Classifying Airplanes,Motorbikes and Schooners - Multiclass Image Classifier

Shreya Malraju
Aug 29, 2022
4 min read

Updated: Nov 7, 2022

Referred from: https://www.vectorstock.com/royalty-free-vector/classification-icon-simple-element-vector-27025994

INTRODUCTION

The aim of this project is to build an image classifier that categorize images of airplanes,motorbikes and schooners into their respective classes.

Major part of my code is referred from Kaggle-

https://www.kaggle.com/code/maricinnamon/multiclass-classification-caltech101-tensorflow

I tried to improve the performance of the above model by experimenting in 2 ways.

DATASET

The dataset [1] is obtained from kaggle https://www.kaggle.com/datasets/maricinnamon/caltech101-airplanes-motorbikes-schooners

The dataset consists of 3 folders representing

Motorcycles
Schooners
Airplanes

Github link for the code https://github.com/shreyamalraju/DM_assignment1

PROJECT DESIGN

The project is divided into 7 phases namely,

Libraries and Variables
Data
Pre-processing
Neural Network Architecture - VGG16
Training and Saving the best model
Visualizing the obtained results in terms of Loss and Accuracy
Testing

Initial Step - Load the data into the runtime. For that, we first need to mount the drive where we are using the google colab. We use opendatasets module of python to directly load the data from the Kaggle by providing the kaggle dataset link and authorizing with our username and key.

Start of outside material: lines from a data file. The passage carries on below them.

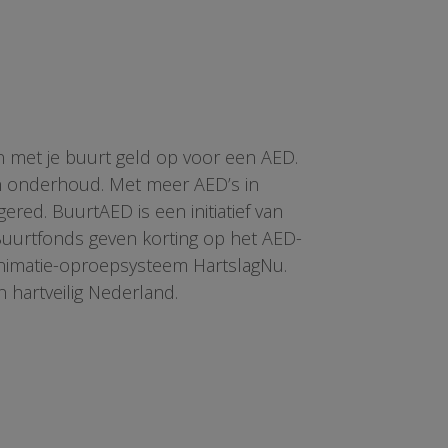
n met je buurt geld op voor een AED.
en onderhoud. Met meer AED’s in
red. BuurtAED is een initiatief van
 Buurtfonds geven korting op het AED-
animatie-oproepsysteem HartslagNu.
n hartveilig Nederland.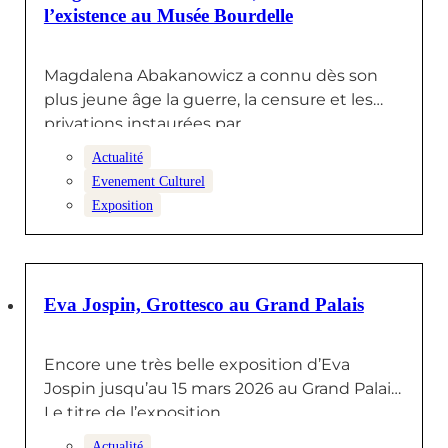
l’existence au Musée Bourdelle
Magdalena Abakanowicz a connu dès son
plus jeune âge la guerre, la censure et les
privations instaurées par…
Actualité
Evenement Culturel
Exposition
11 DÉCEMBRE 2025
Eva Jospin, Grottesco au Grand Palais
Encore une très belle exposition d’Eva
Jospin jusqu’au 15 mars 2026 au Grand Palais.
Le titre de l’exposition,…
Actualité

The data is downloaded into the runtime, hence we can start working on different phases.

Libraries and Variables

First, we shall import some modules that we will be using for processing the images and building the neural network architecture.

Here, we are using modules like os, numpy, tensorflow, matplotlib, keras [3]etc

Now, we define variables for storing the data, labels and classes along with the location of the images in the drive.

Data

The class_counter function counts the number of classes to just make sure only 3 classes are created in the furthur process.

We then loop over the images in the folder to append them into data, labels, imagepaths.

In the above code, we calculate the number of images in each class and notice that Schooner class has 63 images and Airplanes have 800 wheras Motorbikes have 798.

We see that 63 schooners are not enough to perform the training and obtain best results, hence we need to artificially expand the dataset by augmenting the existing data. Hence we should perform scaling and rotation to increase images to 800. We also augment motorbikes so that all the 3 classes have equal number of images.

This piece of code performs scaling and rotating of the images.

Scaling - used to resize the images, so we can create multiple copies of the same images with different size.

Rotation - We rotate the images to save multiple copies of the same image in different angles and hence we can expand the dataset.

The below code performs augmentation. Augmentation[6] is done on the existing images. For loop is applied on every image and we scale and rotate every image until the count is equal to the maximum images of a class.

We augment motorbikes and schooner classes to make the images equal to the number of images in airplanes class.

After the classes are augmented, we see that there are 800 images in each class.

Pre-Processing

First, we have to normalize the data i.e., change the range from [0,255] to [0,1]

We then convert labels and imagepaths into numpy arrays and later, we convert class labels into encoding.

We then split the data into train and test data. The whole dataset is divided into 95% training and 5% testing. And then unpack the split variable into other variables like train and test images,labels and paths.

We save the names of the test images in a text file to perform testing on the NN later.

Neural Network Architecture

In this project, VGG16[2] neural network is used. Basically, VGG16 is a 16 layer deep neural network.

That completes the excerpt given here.